Wydawałoby się, że o mięsie powiedziano już wszystko. A tu właśnie TVN Style rozpoczął emisję trzeciego już sezonu "Sztuki mięsa". Czy można coś jeszcze powiedzieć o sztuce przyrządzania mięsiwa? 

W przypadku mięsa to neverending story. Ilu kucharzy, tyle pomysłów. A raczej ile podróży, ile spróbowanych dań, tyle nowych pomysłów rodzi się pod podniebieniem. W trzeciej serii "Sztuki mięsa" udało mi się pokazać fantastyczne miejsca w Polsce, gdzie świetni kucharze wybornie karmią. To ludzie dla których gotowanie, a właściwie karmienie, jest pasją. Każdy odcinek to inna kulinarna przygoda. Raz jest to bbq, innym razem kuchnia zwyciężczyni MasterChefa, a jeszcze kiedy indziej cudowna kuchnia rybna bazująca na pstrągu ojcowskim. Bo Polska to gościnny kraj, gdzie pysznie karmią. I my to pokazujemy. Pokazujemy, gdzie można zjeść nie tylko smacznie, ale także uczciwie, zgodnie ze sztuką kuchenną. Pokazujemy, że nie gotowanie jest najważniejsze, ale sztuka karmienia ludzi, nasycenia ich, zaspokojenia wszystkich zmysłów. 

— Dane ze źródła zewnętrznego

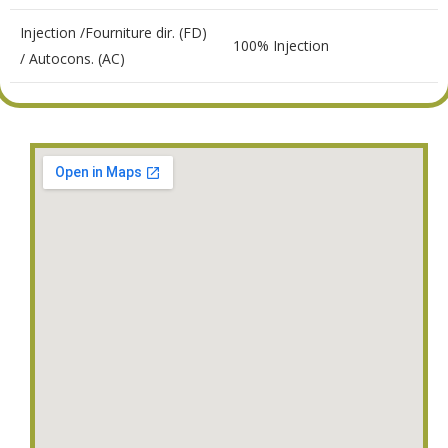
Injection /Fourniture dir. (FD)
100% Injection
/ Autocons. (AC)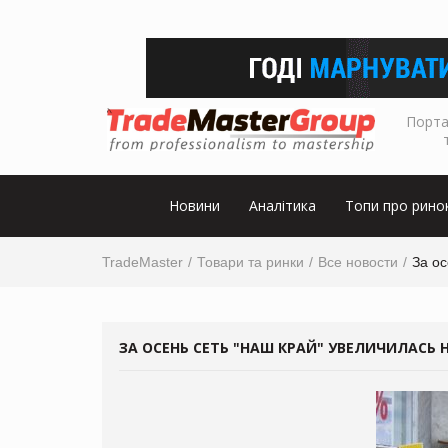
Порта
Новини
Аналітика
Топи про рино
TradeMaster
Товари та ринки
Все новости
За ос
ЗА ОСЕНЬ СЕТЬ "НАШ КРАЙ" УВЕЛИЧИЛАСЬ 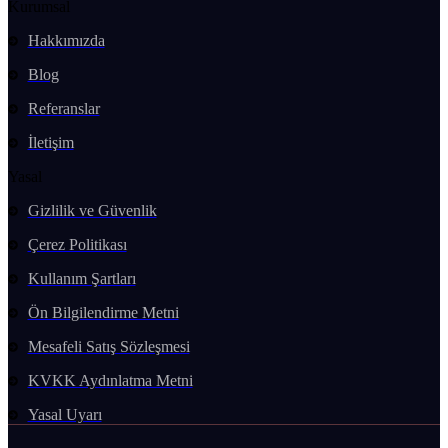
Kurumsal
Hakkımızda
Blog
Referanslar
İletişim
Yasal
Gizlilik ve Güvenlik
Çerez Politikası
Kullanım Şartları
Ön Bilgilendirme Metni
Mesafeli Satış Sözleşmesi
KVKK Aydınlatma Metni
Yasal Uyarı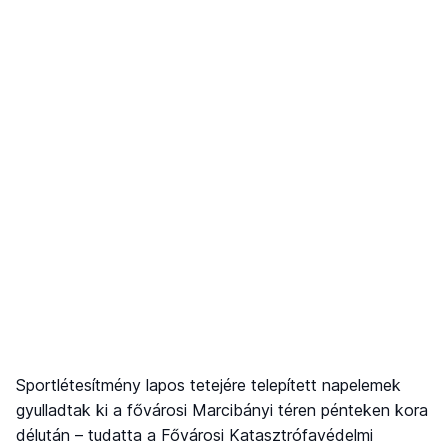
Sportlétesítmény lapos tetejére telepített napelemek
gyulladtak ki a fővárosi Marcibányi téren pénteken kora
délután – tudatta a Fővárosi Katasztrófavédelmi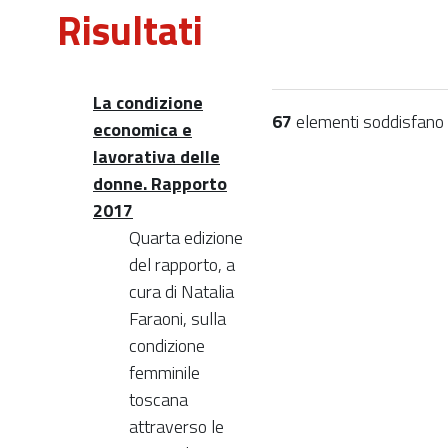
Risultati
La condizione
67
elementi soddisfano i 
economica e
lavorativa delle
donne. Rapporto
2017
Quarta edizione
del rapporto, a
cura di Natalia
Faraoni, sulla
condizione
femminile
toscana
attraverso le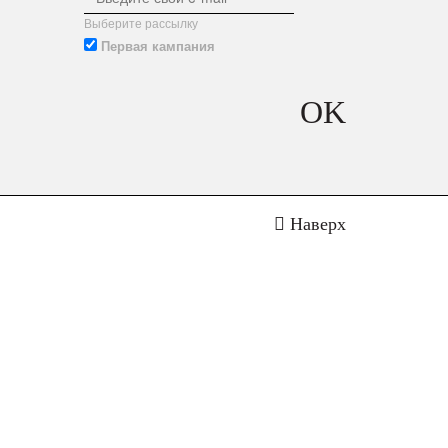
Выберите рассылку
Первая кампания
OK
Наверх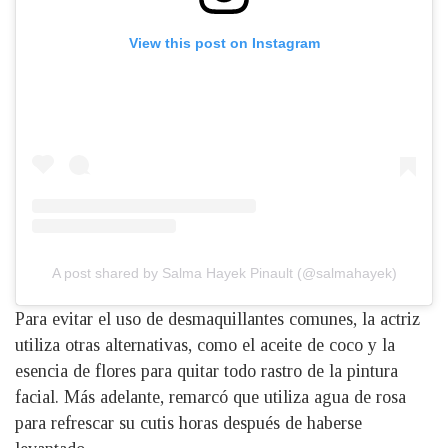
View this post on Instagram
A post shared by Salma Hayek Pinault (@salmahayek)
Para evitar el uso de desmaquillantes comunes, la actriz
utiliza otras alternativas, como el aceite de coco y la
esencia de flores para quitar todo rastro de la pintura
facial. Más adelante, remarcó que utiliza agua de rosa
para refrescar su cutis horas después de haberse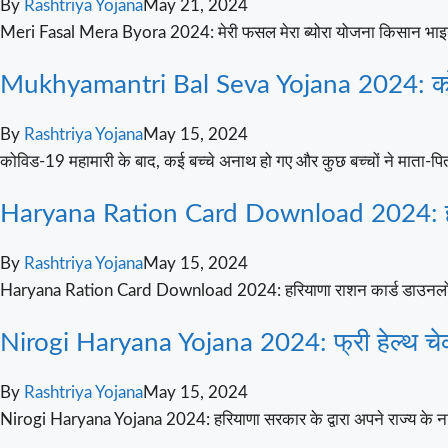
By
Rashtriya Yojana
May 21, 2024
Meri Fasal Mera Byora 2024: मेरी फसल मेरा ब्योरा योजना किसान भाइय
Mukhyamantri Bal Seva Yojana 2024: कोविड-1
By
Rashtriya Yojana
May 15, 2024
कोविड-19 महामारी के बाद, कई बच्चे अनाथ हो गए और कुछ बच्चों ने माता-प
Haryana Ration Card Download 2024: हरियाणा 
By
Rashtriya Yojana
May 15, 2024
Haryana Ration Card Download 2024: हरियाणा राशन कार्ड डाउनलोड क
Nirogi Haryana Yojana 2024: फ्री हेल्थ चेक
By
Rashtriya Yojana
May 15, 2024
Nirogi Haryana Yojana 2024: हरियाणा सरकार के द्वारा अपने राज्य के 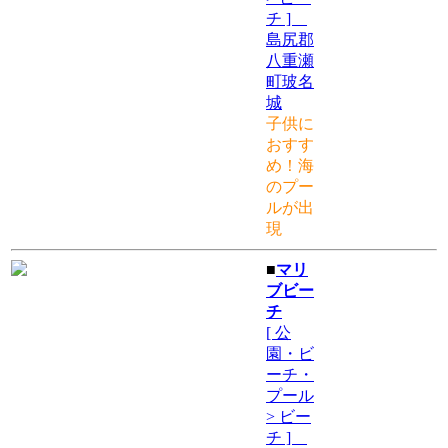
チ ]
島尻郡
八重瀬
町玻名
城
子供に
おすす
め！海
のプー
ルが出
現
■
マリ
ブビー
チ
[ 公
園・ビ
ーチ・
プール
> ビー
チ ]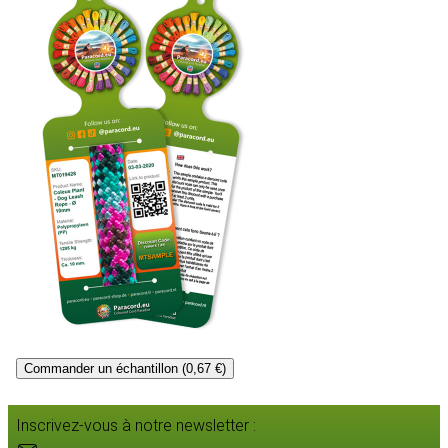
Commander un échantillon (0,67 €)
Inscrivez-vous à notre newsletter :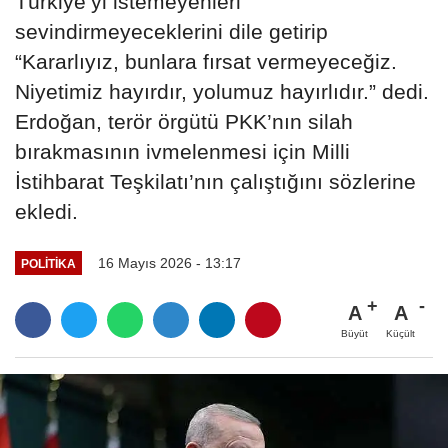
Türkiye’yi istemeyenleri
sevindirmeyeceklerini dile getirip
“Kararlıyız, bunlara fırsat vermeyeceğiz.
Niyetimiz hayırdır, yolumuz hayırlıdır.” dedi.
Erdoğan, terör örgütü PKK’nın silah
bırakmasının ivmelenmesi için Milli
İstihbarat Teşkilatı’nın çalıştığını sözlerine
ekledi.
16 Mayıs 2026 - 13:17
POLITIKA
A
A
Büyüt
Küçült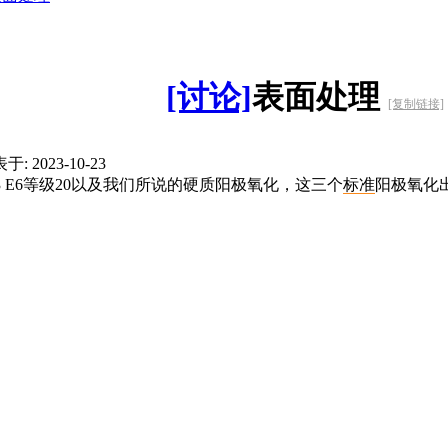
[讨论]
表面处理
[复制链接]
于: 2023-10-23
N12373 E6等级20以及我们所说的硬质阳极氧化，这三个
标准
阳极氧化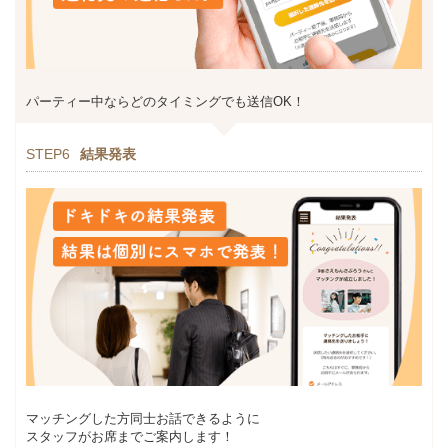
パーティー中ならどのタイミングでも送信OK！
STEP6
結果発表
マッチングした方同士お話できるように
スタッフがお席までご案内します！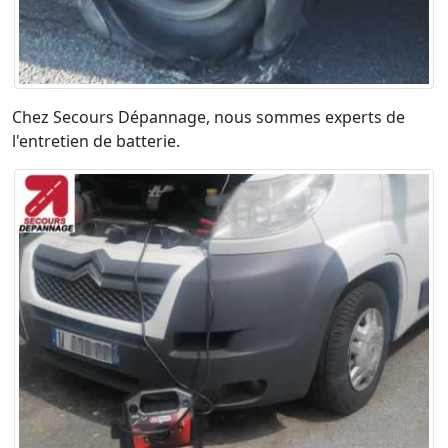
Chez Secours Dépannage, nous sommes experts de
l'entretien de batterie.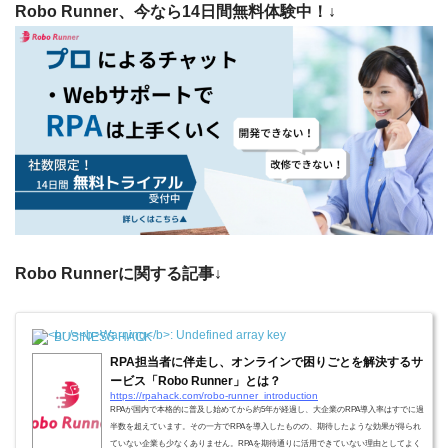
Robo Runner、今なら14日間無料体験中！↓
Robo Runnerに関する記事↓
BUSINESS HACK
RPA担当者に伴走し、オンラインで困りごとを解決するサ
ービス「Robo Runner」とは？
https://rpahack.com/robo-runner_introduction
RPAが国内で本格的に普及し始めてから約5年が経過し、大企業のRPA導入率はすでに過
半数を超えています。その一方でRPAを導入したものの、期待したような効果が得られ
ていない企業も少なくありません。RPAを期待通りに活用できていない理由としてよく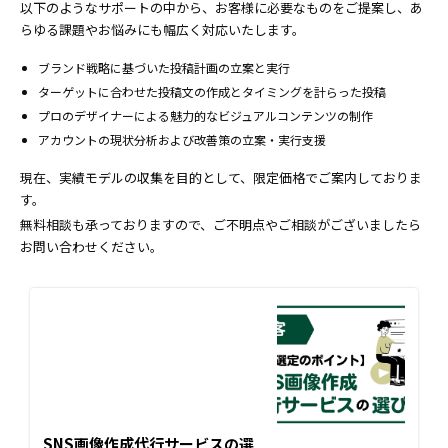
以下のようなサポートの中から、お客様に必要なものをご提案し、あ
らゆる課題やお悩みにも幅広く対応いたします。
ブランド戦略に基づいた投稿計画の立案と実行
ターゲットに合わせた投稿文の作成とタイミングを計らった投稿
プロのデザイナーによる魅力的なビジュアルコンテンツの制作
アカウントの現状分析および改善策の立案・実行支援
現在、実績モデルの収集を目的として、限定価格でご案内しておりま
す。
無料相談も承っておりますので、ご不明点やご相談がございましたら
お問い合わせください。
SNS画像作成代行サービスの選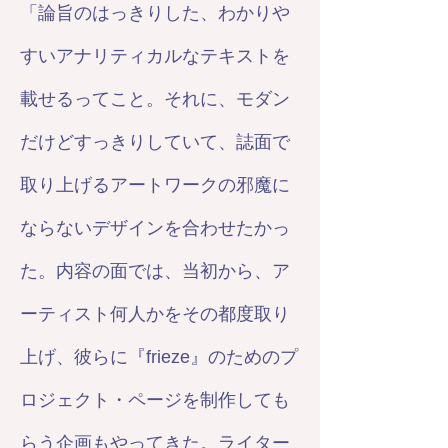
「論旨のはっきりした、わかりや
すいアナリティカルなテキストを
載せるってこと。それに、モダン
だけどすっきりしていて、誌面で
取り上げるアートワークの邪魔に
ならないデザインを合わせたかっ
た。内容の面では、当初から、ア
ーティスト何人かをその都度取り
上げ、彼らに『frieze』のためのプ
ロジェクト・ページを制作しても
らう企画もやってきた。ライター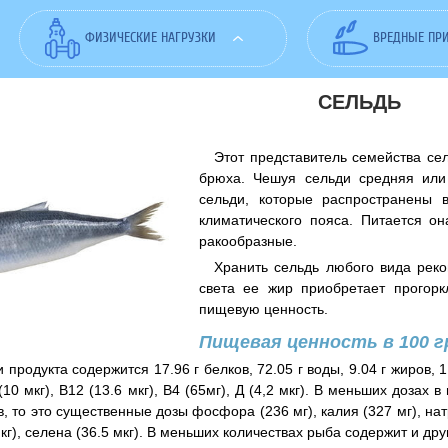
ФИЗИЧЕСКИЕ НАГРУЗКИ
ВРЕДНЫЕ ПР
СЕЛЬДЬ
Этот представитель семейства се
брюха. Чешуя сельди средняя или
сельди, которые распространены 
климатического пояса. Питается о
ракообразные.
Хранить сельдь любого вида реко
света ее жир приобретает прогор
пищевую ценность.
Пищевая ценность в 100 
 продукта содержится 17.96 г белков, 72.05 г воды, 9.04 г жиров, 
 (10 мкг), В12 (13.6 мкг), В4 (65мг), Д (4,2 мкг). В меньших дозах 
 то это существенные дозы фосфора (236 мг), калия (327 мг), натр
мкг), селена (36.5 мкг). В меньших количествах рыба содержит и д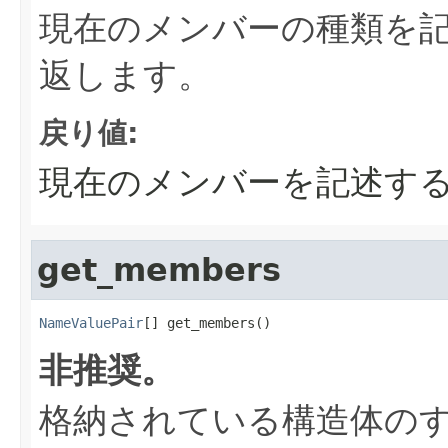
現在のメンバーの種類を
返します。
戻り値:
現在のメンバーを記述す
get_members
NameValuePair
[] get_members()
非推奨。
格納されている構造体の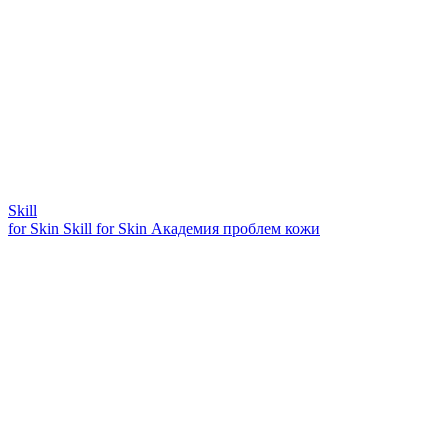
Skill
for Skin
Skill for Skin
Академия проблем кожи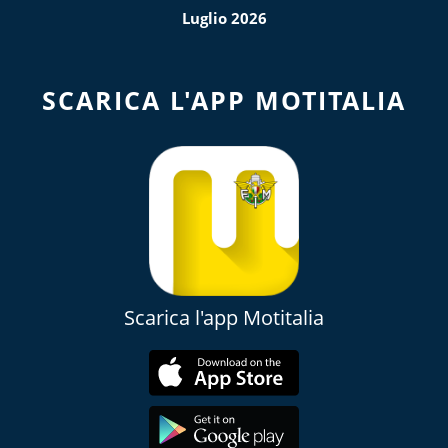
Luglio 2026
SCARICA L'APP MOTITALIA
Scarica l'app Motitalia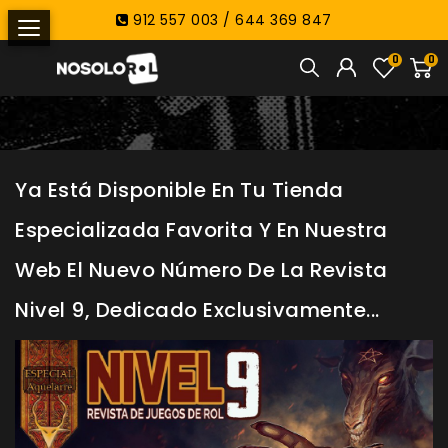
912 557 003 / 644 369 847
0
0
Ya Está Disponible En Tu Tienda
Especializada Favorita Y En Nuestra
Web El Nuevo Número De La Revista
Nivel 9, Dedicado Exclusivamente...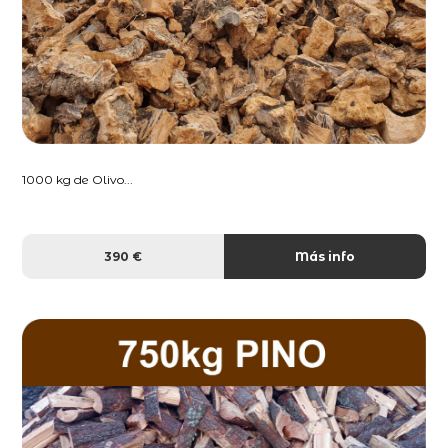
1000 kg de Olivo...
390 €
Más info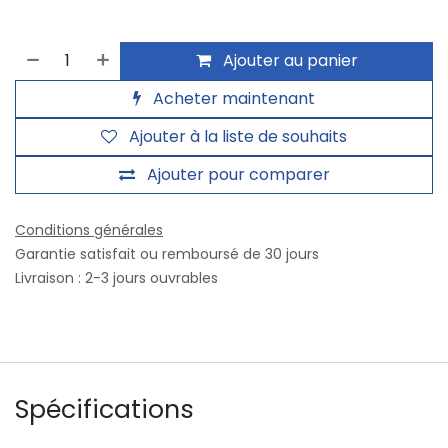
Ajouter au panier
Acheter maintenant
Ajouter à la liste de souhaits
Ajouter pour comparer
Conditions générales
Garantie satisfait ou remboursé de 30 jours
Livraison : 2-3 jours ouvrables
Spécifications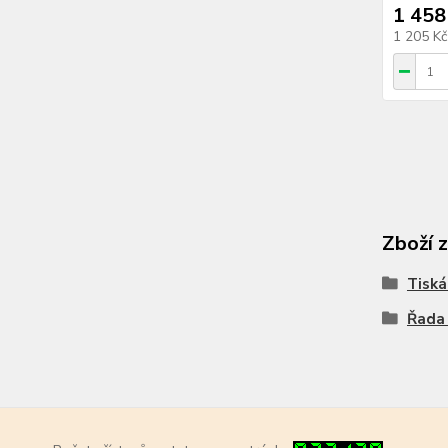
1 458
1 205 K
Zboží 
Tiská
Řada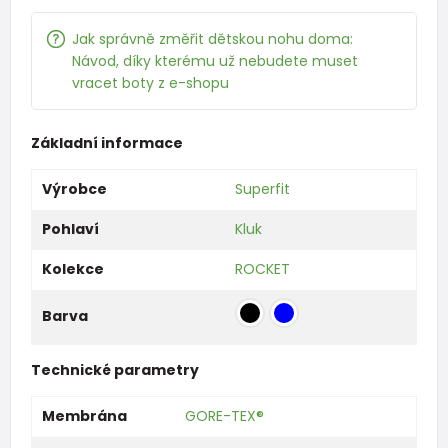
Jak správně změřit dětskou nohu doma:
Návod, díky kterému už nebudete muset
vracet boty z e-shopu
Základní informace
Výrobce
Superfit
Pohlaví
Kluk
Kolekce
ROCKET
Barva
Technické parametry
Membrána
GORE-TEX®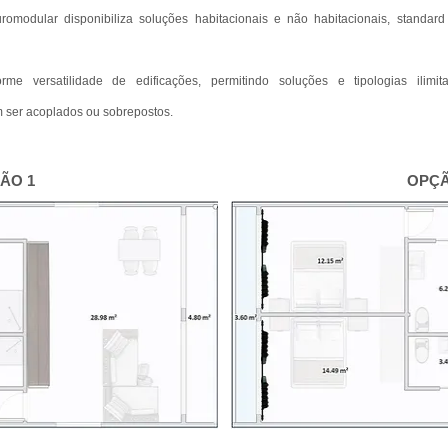
modular disponibiliza soluções habitacionais e não habitacionais, standard
me versatilidade de edificações, permitindo soluções e tipologias ilimi
m ser acoplados ou sobrepostos.
OPÇÃO 1 OPÇÃO 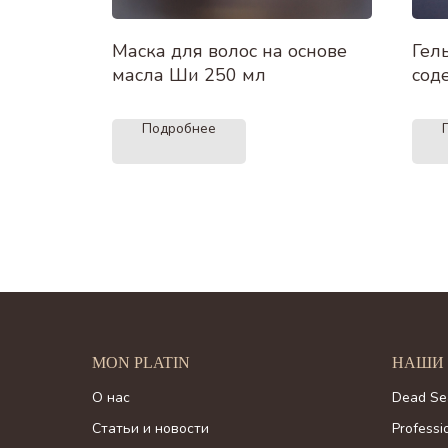
 пятен
Маска для волос на основе
Гел
масла Ши 250 мл
сод
(фи
Подробнее
MON PLATIN
НАШИ
О нас
Dead Se
Статьи и новости
Professi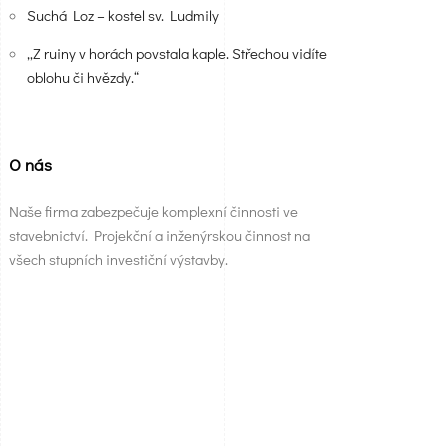
Suchá Loz – kostel sv. Ludmily
„Z ruiny v horách povstala kaple. Střechou vidíte
oblohu či hvězdy.“
O nás
Naše firma zabezpečuje komplexní činnosti ve
stavebnictví. Projekční a inženýrskou činnost na
všech stupních investiční výstavby.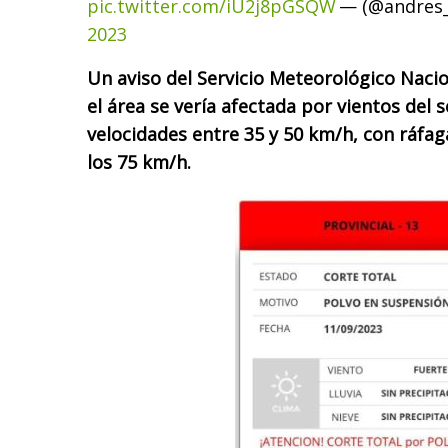
pic.twitter.com/iU2j8pGSQW
— (@andres_
2023
Un aviso del Servicio Meteorológico Naci
el área se vería afectada por vientos del 
velocidades entre 35 y 50 km/h, con ráfa
los 75 km/h.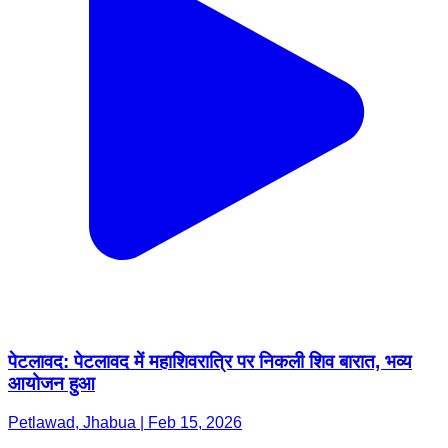
पेटलावद: पेटलावद में महाशिवरात्रि पर निकली शिव बारात, भव्य
आयोजन हुआ
Petlawad, Jhabua | Feb 15, 2026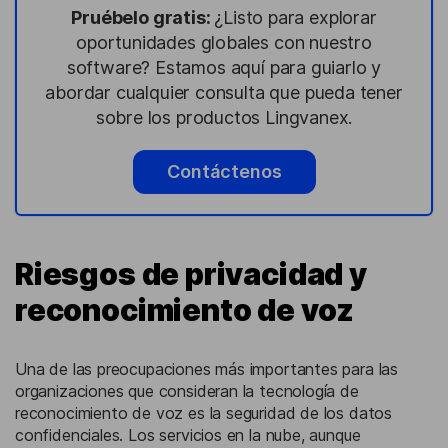
Pruébelo gratis:
¿Listo para explorar
oportunidades globales con nuestro
software? Estamos aquí para guiarlo y
abordar cualquier consulta que pueda tener
sobre los productos Lingvanex.
Contáctenos
Riesgos de privacidad y
reconocimiento de voz
Una de las preocupaciones más importantes para las
organizaciones que consideran la tecnología de
reconocimiento de voz es la seguridad de los datos
confidenciales. Los servicios en la nube, aunque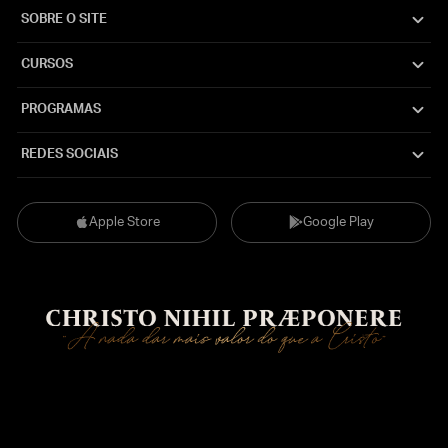
SOBRE O SITE
CURSOS
PROGRAMAS
REDES SOCIAIS
Apple Store
Google Play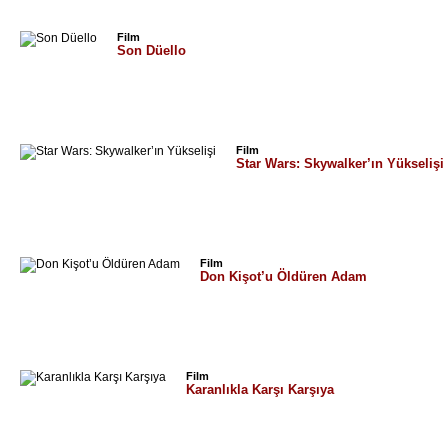
Film
Son Düello
Film
Star Wars: Skywalker’ın Yükselişi
Film
Don Kişot’u Öldüren Adam
Film
Karanlıkla Karşı Karşıya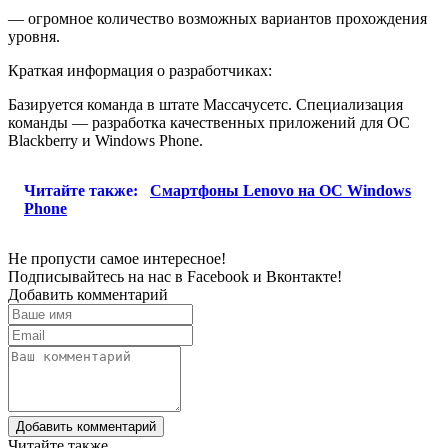
— огромное количество возможных вариантов прохождения
уровня.
Краткая информация о разработчиках:
Базируется команда в штате Массачусетс. Специализация
команды — разработка качественных приложений для ОС
Blackberry и Windows Phone.
Читайте также:
Смартфоны Lenovo на ОС Windows
Phone
Не пропусти самое интересное!
Подписывайтесь на нас в
Facebook
и
Вконтакте!
Добавить комментарий
Добавить комментарий
Читайте также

Karmienie? Czyli wyższy stopień wtajemniczenia? 

Tak. I taki będzie tytuł mojej najnowszej książki "Gotowanie jest przereklamowane, lepiej karmić ludzi". (śmiech) Karmienie to nie bezrefleksyjne mieszanie w garnku, ale wyraz czułości, troski o drugiego człowieka. 

Poszukując smaku zwiedził pan cały kraj. Czy istnieje współczesna polska kuchnia? 

Nie ma czegoś takiego jak kuchnia polska. Bo niby co nią ma być. Bigosem ze schabowym rodem z Niemiec? Ruskie pierogi? Polska kuchnia to lokalne, absolutnie genialne produkty przygotowane według autorskiej wizji dobrego kucharza. A skąd już on czerpał swoje inspiracje to zupełnie inna sprawa. Nie godzę się na to, by promować polską kuchnię lansując bigos i pierogi, a nie dobra kiełbasę, doskonałą kiszoną kapustę, czy pyszny twaróg. Gdziekolwiek nie jestem na świecie, Włosi promują makaron, oliwki, pomidory w puszkach, a nie pasta bolognese. Na szczęście dla nas, polska gastronomia dostrzega już małego producenta mięsa, dobrego ogrodnika, czy przetwórcę warzyw. Dzisiaj konsumenci chcą jeść lokalne produkty i doceniają ich jakość. 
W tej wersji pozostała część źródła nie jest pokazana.